Counsel for the Defendant noted the production by the Plaintiff of a range of documents in response to the Notice to Produce dated 1 November 2019. It was noted that no documents were produced by the Plaintiff with respect to a request for production of all valuations or appraisals of the Boomer Drill and all attempts to sell or auction the Boomer Drill in 2019. It was submitted that the Plaintiff's reliance upon the internal policy of the Plaintiff and Epiroc Australia with respect to assessment of value ought not be accepted on its face as being an arm's length process.

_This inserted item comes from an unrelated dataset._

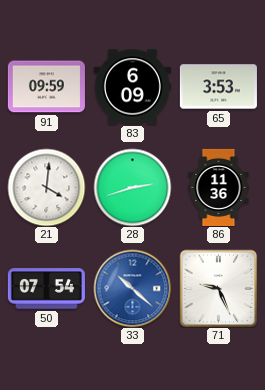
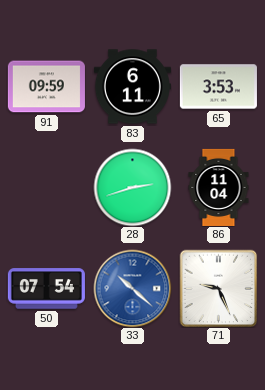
83: 6:09 -> 6:11
21: 4:01 -> none
86: 11:36 -> 11:04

It was submitted that, in the absence of valuations or appraisals being obtained with respect to the proposed sale of the Boomer Drill, that the process undertaken did not establish a fair market value involving an estimate of $800,000.00.
The Defendant submitted that the reasons of the Registrar disclosed three errors:
1. the Registrar did not consider whether there was a reasonable explanation for the original delay in filing a Defence;
2. the Registrar found that the only defence of the Defendant was as to quantum; and
3. the Registrar did not state in her reasons why leave to file a Cross Claim was not granted.
With respect to the second alleged error, it was submitted that the Registrar proceeded upon the basis that the credit of $600,000.00 was the end of the matter, without having regard to the terms of the draft Defence and the draft Cross Claim which had been furnished as part of the affidavit of the Defendant affirmed 19 October 2019 (Exhibit A, pages 32-50).
Counsel submitted that the Court would keep in mind, in the exercise of discretion whether to set aside the Default Judgment, that the Plaintiff had overstated the debt for the purpose of the application for Default Judgment granted on 1 October 2019 and that no explanation had been advanced as to how that had come about.
It was submitted for the Defendant that, in considering the discretion to set aside the Default Judgment, the Court would view the role of the Defendant as a surety or guarantor as being a "favoured debtor" so that the Court should "look upon his interests with a jealous eye": Webster Investments Pty Limited v Northstar Developments Pty Limited [2016] VSC 620 at [94].
The Defendant submitted that the task of the Court is to determine whether the draft Defence is bona fide and whether there is an arguable or triable issue. It was submitted that the current draft Defence puts into dispute the amount claimed (and that the Plaintiff was not entitled to issue a demand for the amount claimed) and that the draft Defence incorporates the terms of the draft Cross Claim as a complete defence to the claim and as a set-off.
Counsel for the Defendant addressed the draft Cross Claim which sought relief under Schedule 2 to the Competition and Consumer Act 2010 (Cth) (the Australian Consumer Law), including orders limiting liability and refusing to enforce the debt against the Defendant until the Plaintiff had accounted for the reasonable or fair market value of the Boomer Drill. It was submitted that a set-off arises by way of s.21 Civil Procedure Act 2005 or by way of equitable set-off. It was submitted that a claim of unconscionable conduct impeaches the title of the Plaintiff which gives rise to the set-off and that, where available, an equitable set-off operates on the judgment or diminishes or extinguishes the claim. It was submitted that there is a claim for damages by the Defendant for, amongst other things, breach of duty of care in purporting to exercise the power of sale.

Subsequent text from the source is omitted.